Clarence Williams

No. 83
- Position: Defensive end

Personal information
- Born: September 3, 1946 Brazoria, Texas, U.S.
- Died: May 8, 2017 (aged 70) Cincinnati, Ohio, U.S.
- Listed height: 6 ft 5 in (1.96 m)
- Listed weight: 255 lb (116 kg)

Career information
- High school: George Washington Carver (Sweeny, Texas)
- College: Prairie View A&M (1965-1968)
- NFL draft: 1969: 11th round, 283rd overall pick

Career history
- Dallas Cowboys (1969)*; Las Vegas Cowboys (1969); Green Bay Packers (1970–1977);
- * Offseason or practice squad member only

Career NFL statistics
- Fumble recoveries: 8
- Interceptions: 1
- Touchdowns: 1
- Sacks: 51
- Stats at Pro Football Reference

= Clarence Williams (defensive end) =

American football player (1946–2017)

Clarence Williams (September 3, 1946 – May 8, 2017) was an American professional football defensive end in the National Football League (NFL) for the Dallas Cowboys and Green Bay Packers. He was drafted by the Dallas Cowboys in the 11th round of the 1969 NFL/AFL draft. He played college football at Prairie View A&M University.

==Early life==
Williams played at a time when high school and colleges were still highly segregated in the South. He attended and played football at George Washington Carver High School (Sweeny, Texas), where he helped his team win the Carver State Championship in 1965.

His play in football and basketball earned him the nickname “Sweeny”. He also practiced the shot put and the discus throw. He accepted a football scholarship from Prairie View A&M University.

In 2015, he was inducted into the Prairie View A&M University Sports Hall Of Fame.

==Professional career==

===Dallas Cowboys===
Williams was selected by the Dallas Cowboys in the eleventh round (283rd overall) of the 1969 NFL/AFL draft as a defensive tackle. On September 9, he was waived but signed to the team's taxi squad, where he spent all of the 1969 season.

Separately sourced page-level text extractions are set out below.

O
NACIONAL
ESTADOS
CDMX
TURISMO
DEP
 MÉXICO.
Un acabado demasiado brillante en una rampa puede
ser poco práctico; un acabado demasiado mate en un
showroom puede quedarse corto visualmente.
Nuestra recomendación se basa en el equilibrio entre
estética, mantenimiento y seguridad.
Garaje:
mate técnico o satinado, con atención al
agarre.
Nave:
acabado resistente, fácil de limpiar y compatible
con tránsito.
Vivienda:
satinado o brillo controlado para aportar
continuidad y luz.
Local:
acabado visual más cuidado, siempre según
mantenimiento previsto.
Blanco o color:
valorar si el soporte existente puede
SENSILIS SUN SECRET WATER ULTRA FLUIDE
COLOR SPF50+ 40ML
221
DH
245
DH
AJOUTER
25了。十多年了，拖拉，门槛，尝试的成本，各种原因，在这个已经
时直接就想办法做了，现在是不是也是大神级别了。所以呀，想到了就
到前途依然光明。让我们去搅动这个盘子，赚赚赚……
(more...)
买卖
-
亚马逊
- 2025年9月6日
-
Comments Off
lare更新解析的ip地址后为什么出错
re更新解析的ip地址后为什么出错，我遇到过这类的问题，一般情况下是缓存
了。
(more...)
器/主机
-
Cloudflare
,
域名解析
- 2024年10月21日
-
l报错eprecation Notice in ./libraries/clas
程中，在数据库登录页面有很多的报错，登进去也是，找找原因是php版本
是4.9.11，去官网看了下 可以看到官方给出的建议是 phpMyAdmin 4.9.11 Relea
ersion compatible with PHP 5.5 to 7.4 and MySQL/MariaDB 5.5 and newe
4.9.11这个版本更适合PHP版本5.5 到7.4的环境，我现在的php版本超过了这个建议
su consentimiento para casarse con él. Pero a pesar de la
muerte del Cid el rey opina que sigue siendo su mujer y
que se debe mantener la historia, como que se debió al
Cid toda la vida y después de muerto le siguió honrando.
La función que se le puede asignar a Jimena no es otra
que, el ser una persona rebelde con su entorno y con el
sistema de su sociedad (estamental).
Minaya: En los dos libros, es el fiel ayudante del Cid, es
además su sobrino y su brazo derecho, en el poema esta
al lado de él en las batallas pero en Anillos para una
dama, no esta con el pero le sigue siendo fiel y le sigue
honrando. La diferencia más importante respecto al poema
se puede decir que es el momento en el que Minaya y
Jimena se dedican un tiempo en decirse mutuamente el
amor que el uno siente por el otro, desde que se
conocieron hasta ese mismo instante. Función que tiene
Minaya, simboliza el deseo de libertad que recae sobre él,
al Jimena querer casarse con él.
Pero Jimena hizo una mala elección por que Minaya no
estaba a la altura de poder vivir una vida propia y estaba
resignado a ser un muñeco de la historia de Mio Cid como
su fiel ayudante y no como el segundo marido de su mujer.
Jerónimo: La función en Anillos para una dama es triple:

He was given playing time in the 1970 preseason, including a game against the Green Bay Packers where he was scouted. He was traded along with Malcolm Walker to the Packers for Herb Adderley on September 1, 1970.

===Green Bay Packers===
Williams was looked upon as the replacement for recently retired Willie Davis. In the eighth game of the 1970 season against the Baltimore Colts, Bob Brown was switched from left defensive end to tackle, in order for Williams to move into the starting lineup.

Nicknamed "Big Cat", his best season in the NFL came in 1972, when according to the Packers media he led the team with 10.5 sacks. Three of those sacks came in the NFC Central Division-clinching game against the Minnesota Vikings.

Williams would lead the team again in 1974 with 7 sacks. In 1975, he registered 10 sacks. He was durable and would play in 107 consecutive games at defensive end.

In 1977, he was displaced by rookie Mike Butler and played mostly as a reserve defensive tackle. He was waived on August 16, 1978.

He played for the Packers during a low point in the franchise history (only experiencing one winning season), which cost him the opportunity to earn more accolades for his play. During his time with the team he was known as Sweeny Williams and was also voted as the team's player representative.

==Personal life==
Williams owned a travel agency. He was married to Icy Williams and has three children, Clarence Jr., Cary and Marla. He was a defensive coach for St. Norbert College for two years. From 1988 to 1981, he was an assistant coach at Southeast Missouri State University.

On May 8, 2017, he died at the age of 70.